Mechanism of the Tyrosine Ammonia Lyase Reaction—Tandem Nucleophilic and Electrophilic Enhancement by a Proton Transfer

Abstract Quantum mechanics/molecular mechanics calculations in tyrosine ammonia lyase (TAL) ruled out the hypothetical Friedel–Crafts (FC) route for ammonia elimination from L ‐tyrosine due to the high energy of FC intermediates. The calculated pathway from the zwitterionic L ‐tyrosine‐binding state (0.0 kcal mol −1 ) to the product‐binding state (( E )‐coumarate+H 2 NMIO; −24.0 kcal mol −1 ; MIO=3,5‐dihydro‐5‐methylidene‐4 H ‐imidazol‐4‐one) involves an intermediate (IS, −19.9 kcal mol −1 ), which has a covalent bond between the N atom of the substrate and MIO, as well as two transition states (TS1 and TS2).
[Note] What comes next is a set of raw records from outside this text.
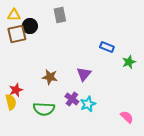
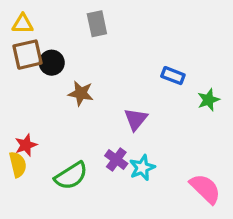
black circle: (30, 26) -> (52, 63), moved
brown star: (50, 77) -> (81, 93), moved
green semicircle: (44, 109) -> (71, 176), turned -35
pink semicircle: (127, 117) -> (205, 189), size x1.5

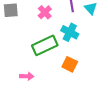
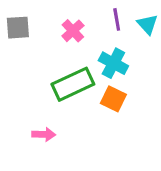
orange square: (70, 64) -> (113, 99), moved

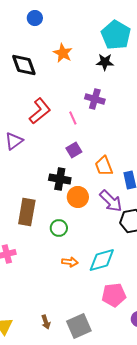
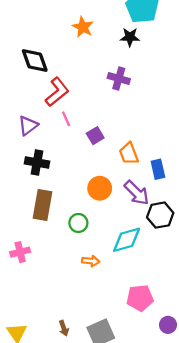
black diamond: (24, 65) -> (35, 61), moved
pink line: (73, 118) -> (66, 119), moved
black cross: (60, 179) -> (37, 162), moved
cyan diamond: (102, 260) -> (127, 240), moved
TS1 (14.4 kcal mol −1 ) corresponds to a proton transfer from the substrate to the N1 atom of MIO by Tyr300OH. Thus, a tandem nucleophilic activation of the substrate and electrophilic activation of MIO happens. TS2 (5.2 kcal mol −1 ) indicates a concerted CN bond breaking of the N ‐MIO intermediate and deprotonation of the pro‐S β position by Tyr60. Calculations elucidate the role of enzymic bases (Tyr60 and Tyr300) and other catalytically relevant residues (Asn203, Arg303, and Asn333, Asn435), which are fully conserved in the amino acid sequences and in 3D structures of all known MIO‐containing ammonia lyases and 2,3‐aminomutases.